Development of selective inhibitors of necrosis

Chem Rec 2010 Oct;10(5):308-14.PMID:20848666DOI:10.1002/tcr.201000031.

Oxidative stress-induced necrosis plays an important role in ischemia-reperfusion injury, such as stroke and heart attack. Here, we describe the development of selective inhibitors of necrosis, MS-1 and IM-54, as potential cardioprotective agents and biological tools for investigating the molecular mechanisms of cell death. By means of chemical modifications of kinase inhibitor BM I, its affinity for various kinases was successfully removed and a potent and selective inhibitor of necrosis, IM-54, was obtained. IM-54 inhibits necrosis induced by oxidative stress, but not apoptosis induced by anticancer drugs.

Structure-Activity Relationship Study of 3-Amino-2-indolyllactam Derivatives: Development of Inhibitors of Oxidative Stress-Induced Necrosis

Chem Pharm Bull (Tokyo) 2016;64(7):886-98.PMID:27373644DOI:10.1248/cpb.c16-00259.

Modification of our previously reported selective inhibitor of oxidative stress-induced necrosis, 2-(1H-indol-3-yl)-3-pentylamino-maleimide (IM-54) by regioselective reduction of the C-4 carbonyl group afforded a 3-amino-2-indolyllactam (IL-1) with more potent activity.
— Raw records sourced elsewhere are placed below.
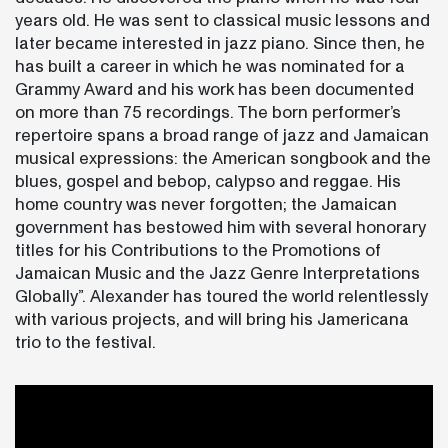
years old. He was sent to classical music lessons and
later became interested in jazz piano. Since then, he
has built a career in which he was nominated for a
Grammy Award and his work has been documented
on more than 75 recordings. The born performer’s
repertoire spans a broad range of jazz and Jamaican
musical expressions: the American songbook and the
blues, gospel and bebop, calypso and reggae. His
home country was never forgotten; the Jamaican
government has bestowed him with several honorary
titles for his Contributions to the Promotions of
Jamaican Music and the Jazz Genre Interpretations
Globally”. Alexander has toured the world relentlessly
with various projects, and will bring his Jamericana
trio to the festival.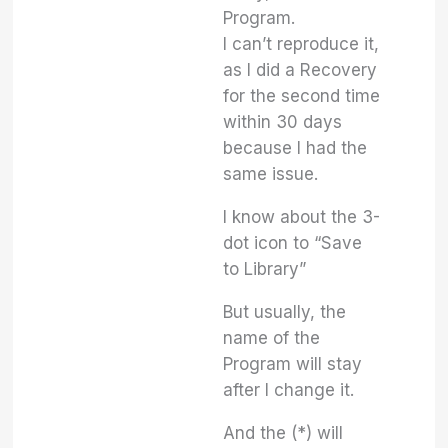
Program.
I can’t reproduce it,
as I did a Recovery
for the second time
within 30 days
because I had the
same issue.
I know about the 3-
dot icon to “Save
to Library”
But usually, the
name of the
Program will stay
after I change it.
And the (*) will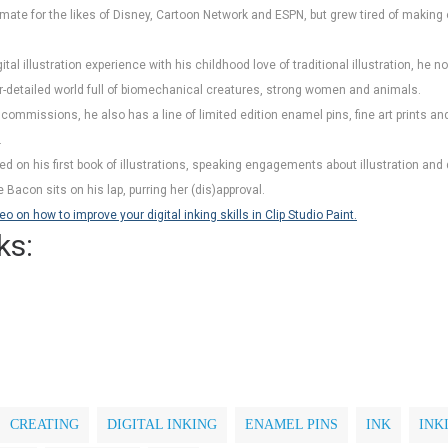
ate for the likes of Disney, Cartoon Network and ESPN, but grew tired of making 
ital illustration experience with his childhood love of traditional illustration, he
er-detailed world full of biomechanical creatures, strong women and animals.
d commissions, he also has a line of limited edition enamel pins, fine art prints 
.
ed on his first book of illustrations, speaking engagements about illustration an
Bacon sits on his lap, purring her (dis)approval.
on how to improve your digital inking skills in Clip Studio Paint.
ks:
CREATING
DIGITAL INKING
ENAMEL PINS
INK
INK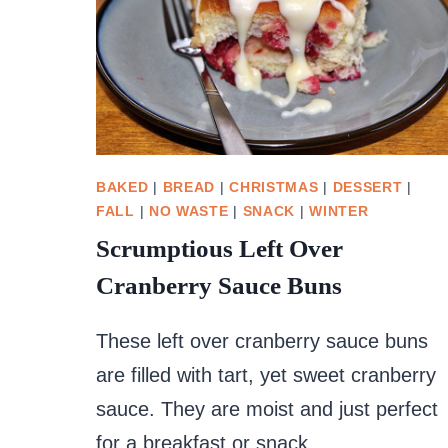
BAKED
|
BREAD
|
CHRISTMAS
|
DESSERT
|
FALL
|
NO WASTE
|
SNACK
|
WINTER
Scrumptious Left Over
Cranberry Sauce Buns
These left over cranberry sauce buns
are filled with tart, yet sweet cranberry
sauce. They are moist and just perfect
for a breakfast or snack.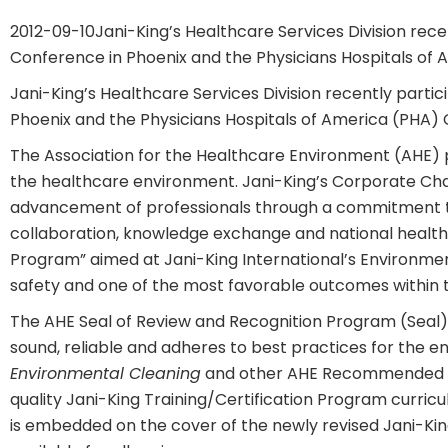
2012-09-10
Jani-King’s Healthcare Services Division rec
Conference in Phoenix and the Physicians Hospitals of 
Jani-King’s Healthcare Services Division recently parti
Phoenix and the Physicians Hospitals of America (PHA) 
The Association for the Healthcare Environment (AHE)
the healthcare environment. Jani-King’s Corporate Ch
advancement of professionals through a commitment to 
collaboration, knowledge exchange and national healthc
Program” aimed at Jani-King International’s Environmenta
safety and one of the most favorable outcomes within t
The AHE Seal of Review and Recognition Program (Seal) e
sound, reliable and adheres to best practices for the e
Environmental Cleaning
and other AHE Recommended pra
quality Jani-King Training/Certification Program curric
is embedded on the cover of the newly revised Jani-Kin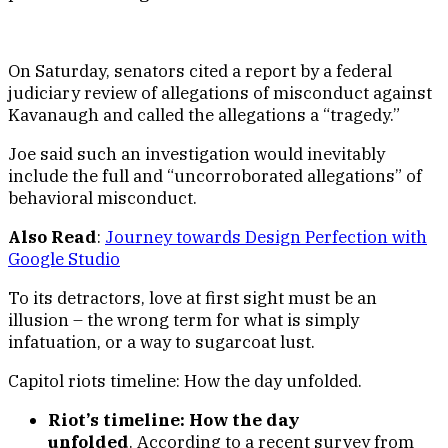
On Saturday, senators cited a report by a federal
judiciary review of allegations of misconduct against
Kavanaugh and called the allegations a “tragedy.”
Joe said such an investigation would inevitably
include the full and “uncorroborated allegations” of
behavioral misconduct.
Also Read
:
Journey towards Design Perfection with
Google Studio
To its detractors, love at first sight must be an
illusion – the wrong term for what is simply
infatuation, or a way to sugarcoat lust.
Capitol riots timeline: How the day unfolded.
Riot’s timeline: How the day
unfolded
. According to a recent survey from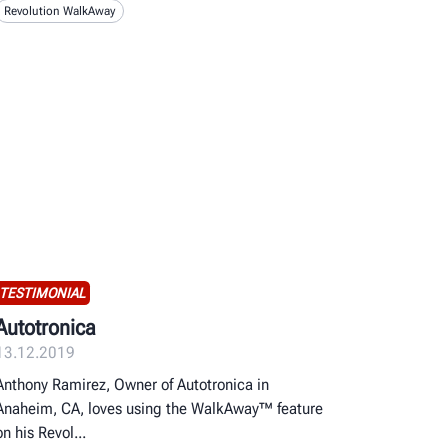
Revolution WalkAway
TESTIMONIAL
Autotronica
13.12.2019
Anthony Ramirez, Owner of Autotronica in
Anaheim, CA, loves using the WalkAway™ feature
on his Revol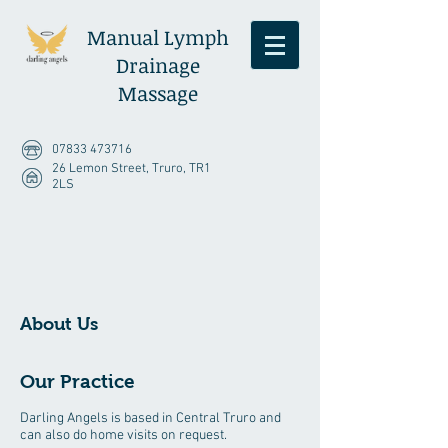
Manual Lymph
Drainage
Massage
07833 473716
26 Lemon Street, Truro, TR1
2LS
About Us
Our Practice
Darling Angels is based in Central Truro and
can also do home visits on request.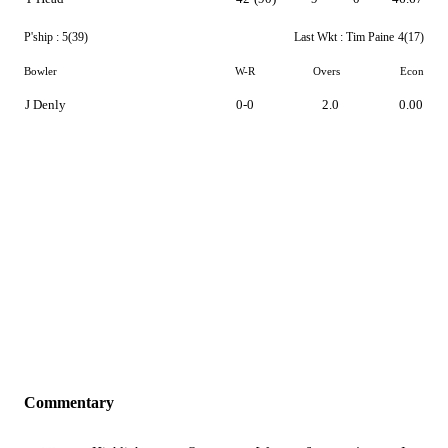
P'ship :
5(39)
Last Wkt :
Tim Paine
4(17)
Bowler
W-R
Overs
Econ
J Denly
0-0
2.0
0.00
Commentary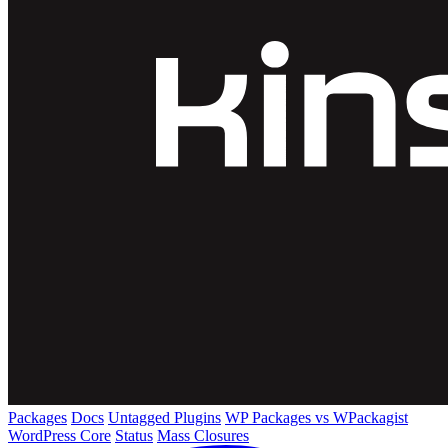
Packages
Docs
Untagged Plugins
WP Packages vs WPackagist
WordPress Core
Status
Mass Closures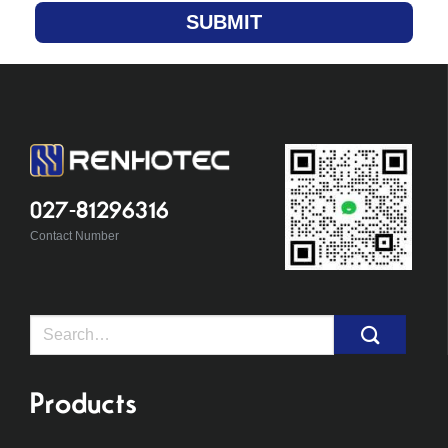
SUBMIT
027-81296316
Contact Number
Search
for:
Products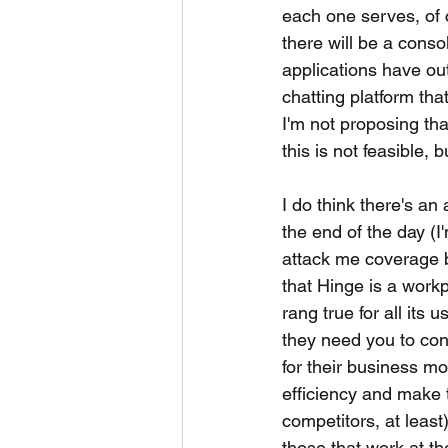
each one serves, of c
there will be a conso
applications have out
chatting platform tha
I'm not proposing tha
this is not feasible,
I do think there's a
the end of the day (I
attack me coverage b
that Hinge is a workpl
rang true for all its u
they need you to cont
for their business mo
efficiency and make th
competitors, at leas
those that work at t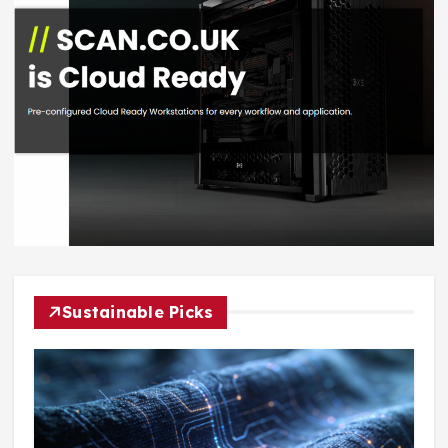
Sustainable Picks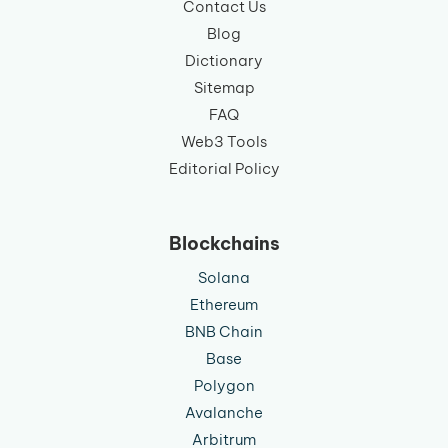
Contact Us
Blog
Dictionary
Sitemap
FAQ
Web3 Tools
Editorial Policy
Blockchains
Solana
Ethereum
BNB Chain
Base
Polygon
Avalanche
Arbitrum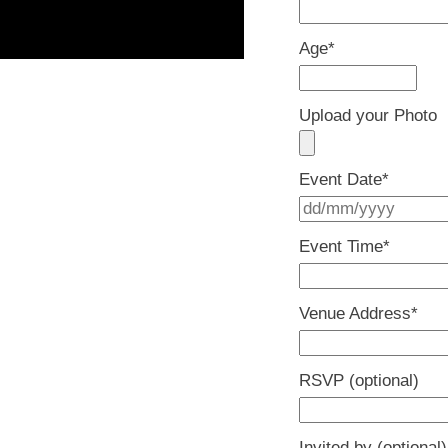
Age
*
Upload your Photo
Event Date
*
Event Time
*
Venue Address
*
RSVP (optional)
Invited by (optional)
To examine the structure-activity relationship of IL derivatives, we developed new synthetic routes with flexibility to incorporate a range of substituents at a late stage. The synthesized IL derivatives were evaluated for activity to inhibit necrotic cell death induced by hydrogen peroxide. Among them, IL-12 showed the most potent activity (IC50=49 nM) among the IL and indolylmaleimide (IM) derivatives examined.
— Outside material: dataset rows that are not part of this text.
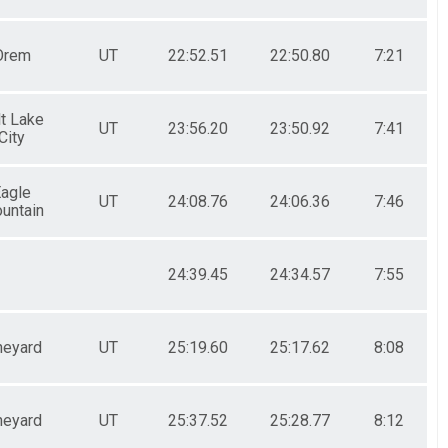
Orem
UT
22:52.51
22:50.80
7:21
lt Lake
UT
23:56.20
23:50.92
7:41
City
agle
UT
24:08.76
24:06.36
7:46
untain
24:39.45
24:34.57
7:55
neyard
UT
25:19.60
25:17.62
8:08
neyard
UT
25:37.52
25:28.77
8:12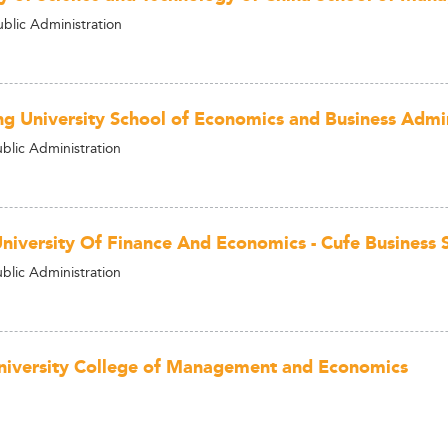
ublic Administration
g University School of Economics and Business Admin
ublic Administration
University Of Finance And Economics - Cufe Business 
ublic Administration
University College of Management and Economics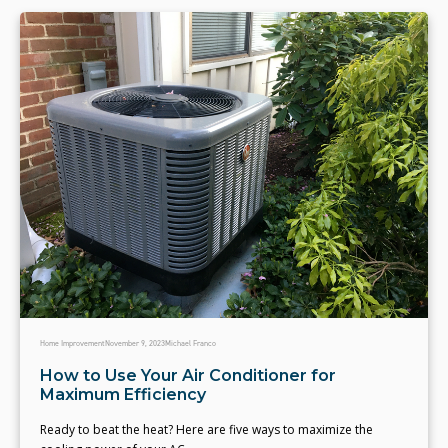
Home Improvement
November 9, 2023
Michael Franco
How to Use Your Air Conditioner for
Maximum Efficiency
Ready to beat the heat? Here are five ways to maximize the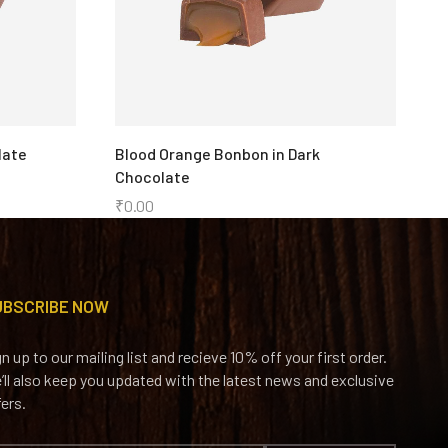
late
Blood Orange Bonbon in Dark
C
Chocolate
C
₹
0.00
₹
UBSCRIBE NOW
gn up to our mailing list and recieve 10% off your first order.
’ll also keep you updated with the latest news and exclusive
fers.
Cell-free hemoglobin-mediated human lung microvascular endothelial barrier dysfunction is not mediated by cell death

Biochem Biophys Res Commun 2021 Jun 4;556:199-206.PMID:33848934DOI:10.1016/j.bbrc.2021.03.161.
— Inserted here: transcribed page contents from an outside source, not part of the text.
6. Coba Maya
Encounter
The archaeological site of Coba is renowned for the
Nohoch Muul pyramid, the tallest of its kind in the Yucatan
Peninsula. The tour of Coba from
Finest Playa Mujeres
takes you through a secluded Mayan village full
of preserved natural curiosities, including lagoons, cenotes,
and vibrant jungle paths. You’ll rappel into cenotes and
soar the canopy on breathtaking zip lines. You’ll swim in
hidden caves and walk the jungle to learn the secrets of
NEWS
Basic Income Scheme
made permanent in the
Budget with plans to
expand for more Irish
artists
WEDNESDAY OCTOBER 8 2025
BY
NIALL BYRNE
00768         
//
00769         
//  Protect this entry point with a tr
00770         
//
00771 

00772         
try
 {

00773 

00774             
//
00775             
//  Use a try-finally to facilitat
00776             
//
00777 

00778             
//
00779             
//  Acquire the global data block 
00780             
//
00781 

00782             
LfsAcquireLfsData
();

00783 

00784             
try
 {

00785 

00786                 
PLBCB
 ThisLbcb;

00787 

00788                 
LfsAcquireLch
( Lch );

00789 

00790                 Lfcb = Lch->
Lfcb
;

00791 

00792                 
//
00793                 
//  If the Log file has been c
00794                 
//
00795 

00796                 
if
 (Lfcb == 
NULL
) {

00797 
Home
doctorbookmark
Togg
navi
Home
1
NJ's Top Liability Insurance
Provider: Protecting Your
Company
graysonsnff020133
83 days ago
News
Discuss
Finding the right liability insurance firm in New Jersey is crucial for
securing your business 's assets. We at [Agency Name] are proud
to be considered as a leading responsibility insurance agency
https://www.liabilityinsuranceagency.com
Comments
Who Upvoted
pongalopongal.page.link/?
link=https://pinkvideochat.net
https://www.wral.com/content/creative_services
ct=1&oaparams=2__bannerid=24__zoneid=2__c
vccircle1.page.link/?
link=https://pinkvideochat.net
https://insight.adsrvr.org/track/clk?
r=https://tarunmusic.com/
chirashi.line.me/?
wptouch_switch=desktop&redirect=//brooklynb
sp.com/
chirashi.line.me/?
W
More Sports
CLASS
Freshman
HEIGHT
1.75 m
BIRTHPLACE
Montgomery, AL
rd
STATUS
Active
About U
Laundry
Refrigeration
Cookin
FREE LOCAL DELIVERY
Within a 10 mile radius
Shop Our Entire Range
Circulating cell-free hemoglobin (CFH) contributes to endothelial injury in several inflammatory and hemolytic conditions. We and others have shown that CFH causes increased endothelial permeability, but the precise mechanisms of CFH-mediated endothelial barrier dysfunction are not fully understood. Based on our previous study in a mouse model of sepsis demonstrating that CFH increased apoptosis in the lung, we hypothesized that CFH causes endothelial barrier dysfunction through this cell death mechanism. We first confirmed that CFH causes human lung microvascular barrier dysfunction in vitro that can be prevented by the hemoglobin scavenger, haptoglobin. While CFH caused a small but significant decrease in cell viability measured by the membrane impermeable DNA dye Draq7 in human lung microvascular endothelial cells, CFH did not increase apoptosis as measured by TUNEL staining or Western blot for cleaved caspase-3. Moreover, inhibitors of apoptosis (Z-VAD-FMK), necrosis (IM-54), necroptosis (necrostatin-1), ferroptosis (ferrostatin-1), or autophagy (3-methyladenine) did not prevent CFH-mediated endothelial barrier dysfunction. We conclude that although CFH may cause a modest decrease in cell viability over time, cell death does not contribute to CFH-mediated lung microvascular endothelial barrier dysfunction.